(Excerpts from a dataset)
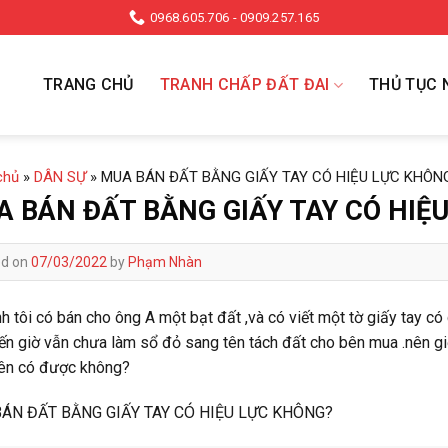
0968.605.706 - 0909.257.165
TRANG CHỦ
TRANH CHẤP ĐẤT ĐAI
THỦ TỤC 
chủ
»
DÂN SỰ
»
MUA BÁN ĐẤT BẰNG GIẤY TAY CÓ HIỆU LỰC KHÔN
 BÁN ĐẤT BẰNG GIẤY TAY CÓ HIỆ
ed on
07/03/2022
by
Phạm Nhàn
nh tôi có bán cho ông A một bạt đất ,và có viết một tờ giấy tay 
n giờ vẫn chưa làm sổ đỏ sang tên tách đất cho bên mua .nên gi
ên có được không?
ÁN ĐẤT BẰNG GIẤY TAY CÓ HIỆU LỰC KHÔNG?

Instructions for the task. From the entries above, copy every line containing the word "HIỆU".

Completed exercise.
MUA BÁN ĐẤT BẰNG GIẤY TAY CÓ HIỆU LỰC KHÔN
ÁN ĐẤT BẰNG GIẤY TAY CÓ HIỆU LỰC KHÔNG?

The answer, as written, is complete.